The mission of Track A is to leverage common semantic content to reduce the burden of new, quality ontology creation while avoiding silos of different ontologies.

Semantic technologies such as ontologies and related reasoning play a major role in the Semantic Web and are increasingly being applied to help process and understand information expressed in digital formats. Indeed, the derivation of assured knowledge from the connection of diverse (and linked) data is one of the main themes of Big Data (1). One challenge in these efforts is to build and leverage common semantic content thus reducing the burden of new ontology creation, which is perceived as resource intensive, while avoiding silos of different ontologies. Examples of such content are whole or partial ontologies, ontology modules, ontological patterns and archetypes, and common, conceptual theories related to ontologies and their fit to the real world. However, crafting of whole or partial common semantic content via logical union, assembly, extension, specialization, integration, alignment and adaptation has long presented challenges. Achieving commonality and reuse in a timely manner and with manageable resources remain key ingredients for practical development of quality and interoperable ontologies.

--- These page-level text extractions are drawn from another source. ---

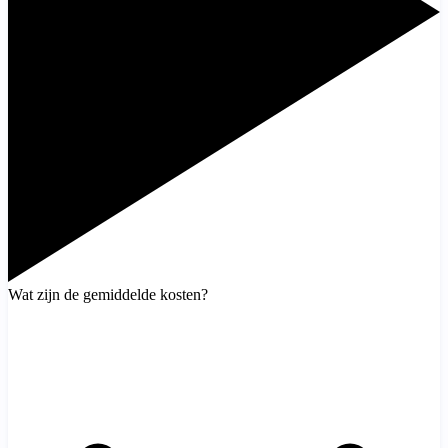
Wat zijn de gemiddelde kosten?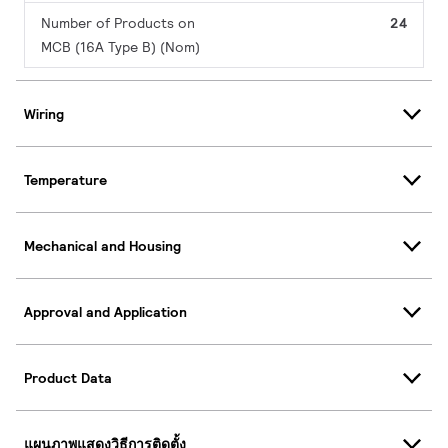
Number of Products on
24
MCB (16A Type B) (Nom)
Wiring
Temperature
Mechanical and Housing
Approval and Application
Product Data
แผนภาพแสดงวิธีการติดตั้ง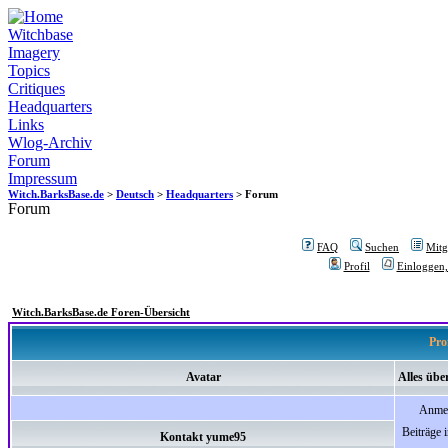
Witchbase
Imagery
Topics
Critiques
Headquarters
Links
Wlog-Archiv
Forum
Impressum
Witch.BarksBase.de
>
Deutsch
>
Headquarters
> Forum
Forum
FAQ
Suchen
Mitgl
Profil
Einloggen,
Witch.BarksBase.de Foren-Übersicht
Pro
Avatar
Alles üb
Anme
Beiträge 
Kontakt yume95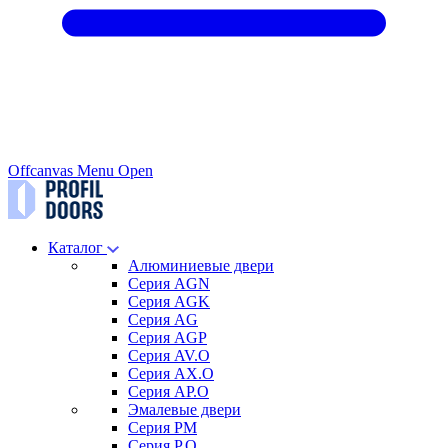
Offcanvas Menu Open
Каталог
Алюминиевые двери
Серия AGN
Серия AGK
Серия AG
Серия AGP
Серия AV.O
Серия AX.O
Серия AP.O
Эмалевые двери
Серия PM
Серия P.O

Despite development of such things as foundational top-level ontologies (such as DOLCE (2) & BFO (3)), and the availability of broad domain models (such as SWEET (4)) as starting points, the amount of reuse seems quite low in practice.

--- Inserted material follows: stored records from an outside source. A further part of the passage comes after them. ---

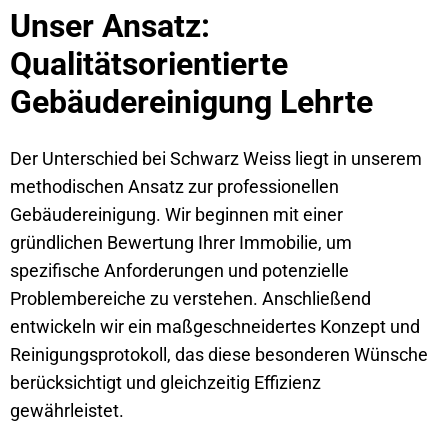
Unser Ansatz:
Qualitätsorientierte
Gebäudereinigung Lehrte
Der Unterschied bei Schwarz Weiss liegt in unserem
methodischen Ansatz zur professionellen
Gebäudereinigung. Wir beginnen mit einer
gründlichen Bewertung Ihrer Immobilie, um
spezifische Anforderungen und potenzielle
Problembereiche zu verstehen. Anschließend
entwickeln wir ein maßgeschneidertes Konzept und
Reinigungsprotokoll, das diese besonderen Wünsche
berücksichtigt und gleichzeitig Effizienz
gewährleistet.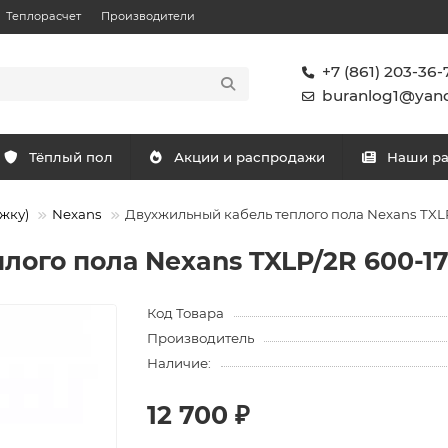
Теплорасчет
Производители
+7 (861) 203-36-
buranlog1@yand
Тёплый пол
Акции и распродажи
Наши р
жку)
Nexans
Двухжильный кабель теплого пола Nexans TXLP/2
го пола Nexans TXLP/2R 600-17 (
Код Товара
Производитель
Наличие:
12 700 ₽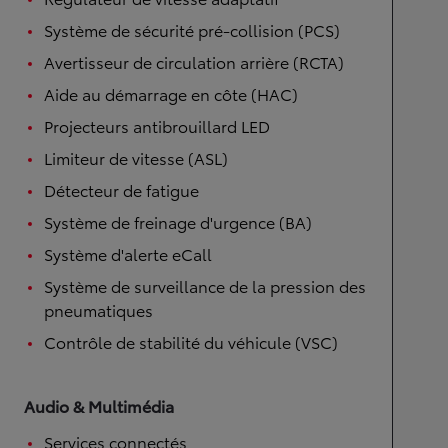
Système de sécurité pré-collision (PCS)
Avertisseur de circulation arrière (RCTA)
Aide au démarrage en côte (HAC)
Projecteurs antibrouillard LED
Limiteur de vitesse (ASL)
Détecteur de fatigue
Système de freinage d'urgence (BA)
Système d'alerte eCall
Système de surveillance de la pression des
pneumatiques
Contrôle de stabilité du véhicule (VSC)
Audio & Multimédia
Services connectés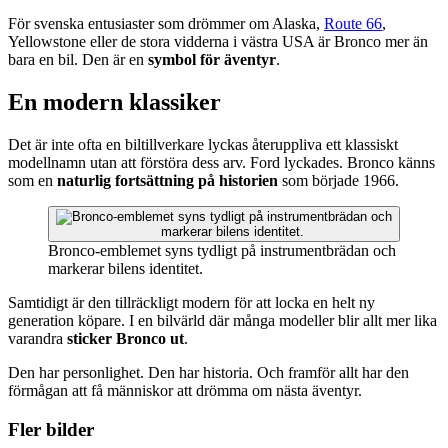
För svenska entusiaster som drömmer om Alaska,
Route 66
,
Yellowstone eller de stora vidderna i västra USA är Bronco mer än
bara en bil. Den är en
symbol för äventyr
.
En modern klassiker
Det är inte ofta en biltillverkare lyckas återuppliva ett klassiskt
modellnamn utan att förstöra dess arv. Ford lyckades. Bronco känns
som en
naturlig fortsättning på historien
som började 1966.
Bronco-emblemet syns tydligt på instrumentbrädan och
markerar bilens identitet.
Samtidigt är den tillräckligt modern för att locka en helt ny
generation köpare. I en bilvärld där många modeller blir allt mer lika
varandra
sticker Bronco ut
.
Den har personlighet. Den har historia. Och framför allt har den
förmågan att få människor att drömma om nästa äventyr.
Fler bilder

This track discussed the reuse problem and explore possible solutions. Among these are practical issues like the use of ontology repositories (5) and tools, and the possibility of using basic and common semantic content in smaller, more accessible and easily understandable pieces. The goal is to identify exemplary content and also define the related information to enable use/reuse in semantic applications and services. A secondary goal is to highlight where more work is needed and enable the applied ontology community to further develop semantic content and its related information.

Results of our discussions have been synthesized in order to be useful to both the ontology and Big Data communities.

Approach and Track Plan

As part of our effort we:

Enlisted 6 speakers and the community to discuss reuse issues and problems, and present their efforts and experiences to address these. Some specific examples of reuse and common content were presented. The goal was to have a diverse set of speakers from both the research and application arenas, to stimulate email discussion within the broader Ontology Summit community. Links to the introductory slide set and the presentations from the 6 speakers are listed here:
- Dr. GaryBergCross (SOCoP) - "Use and Reuse of Semantic Content: The Problems and Efforts to Address Them - An Introduction"
- Professor PascalHitzler (Wright State U) - "Towards ontology patterns for ocean science repository integration"
- Ms. AndreaWesterinen (Nine Points Solutions) - "Reuse of Content from ISO 15926 and FIBO"
- Ms. MeganKatsumi & Professor MichaelGruninger (U of Toronto) - "Reasoning about Events on the Semantic Web"
- Dr. JohnSowa (VivoMind Intelligence) - "Historical Perspectives: On Problems of Knowledge Sharing"
- Professor MichelDumontier (Stanford BMIR) - "Tactical Formalization of Linked Open Data"
- Mr. KingsleyIdehen (OpenLink Software) - "Ontology Driven Data Integration & Big Linked Open Data"
Referenced past Ontology Summits (for example, the Ontology Repositories discussions) as well as connecting to other tracks in this Summit (e.g. discussing tools and heterogeneity, aka variety, issues)and bottlenecks.
Promoted discussion of track session topics on the Ontolog / Summit forum both before and after sessions and leading up to the face-to-face meeting.
Organized a Hackathon reuse exercise and participated in the "reuse ontology" Hackathon event. These two projects are discussed further (along with details on where more information can be obtained) on their respective wiki pages:
- Ontology Design Patterns and Semantic Abstractions in the area of travel risk
- Development of the VOCREF Vocabulary and Ontology of reuse characteristics
Worked with our speakers and the attending community to distill the virtual meeting topics to a useful summary and set of speakers for the face-to-face Symposium. Track A's two synthesis presentations are:
- Synthesis-I presentation
- Synthesis-II presentation
Helped add to the final communique.

Synthesis, April 10 2014

Reuse of semantic content can be defined as the ability to include content from one source in another, or simply to be inspired by the content in a source. The reuse may directly align with the original intentions of the developers, or may extend in totally unexpected directions.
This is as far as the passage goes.